Recorded data:
++++++++++++++++++++
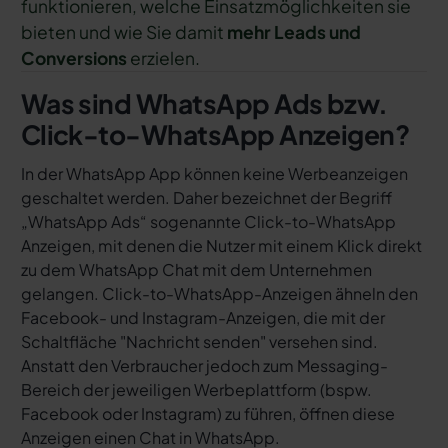
funktionieren, welche Einsatzmöglichkeiten sie
bieten und wie Sie damit
mehr Leads und
Conversions
erzielen.
Was sind WhatsApp Ads bzw.
Click-to-WhatsApp Anzeigen?
In der WhatsApp App können keine Werbeanzeigen
geschaltet werden. Daher bezeichnet der Begriff
„WhatsApp Ads“ sogenannte Click-to-WhatsApp
Anzeigen, mit denen die Nutzer mit einem Klick direkt
zu dem WhatsApp Chat mit dem Unternehmen
gelangen. Click-to-WhatsApp-Anzeigen ähneln den
Facebook- und Instagram-Anzeigen, die mit der
Schaltfläche "Nachricht senden" versehen sind.
Anstatt den Verbraucher jedoch zum Messaging-
Bereich der jeweiligen Werbeplattform (bspw.
Facebook oder Instagram) zu führen, öffnen diese
Anzeigen einen Chat in WhatsApp.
++++++++++++++++++++
Your assignment: Verbatim reproduction of every entry is needed, with the images left out.

Response below:
funktionieren, welche Einsatzmöglichkeiten sie
bieten und wie Sie damit
mehr Leads und
Conversions
erzielen.
Was sind WhatsApp Ads bzw.
Click-to-WhatsApp Anzeigen?
In der WhatsApp App können keine Werbeanzeigen
geschaltet werden. Daher bezeichnet der Begriff
„WhatsApp Ads“ sogenannte Click-to-WhatsApp
Anzeigen, mit denen die Nutzer mit einem Klick direkt
zu dem WhatsApp Chat mit dem Unternehmen
gelangen. Click-to-WhatsApp-Anzeigen ähneln den
Facebook- und Instagram-Anzeigen, die mit der
Schaltfläche "Nachricht senden" versehen sind.
Anstatt den Verbraucher jedoch zum Messaging-
Bereich der jeweiligen Werbeplattform (bspw.
Facebook oder Instagram) zu führen, öffnen diese
Anzeigen einen Chat in WhatsApp.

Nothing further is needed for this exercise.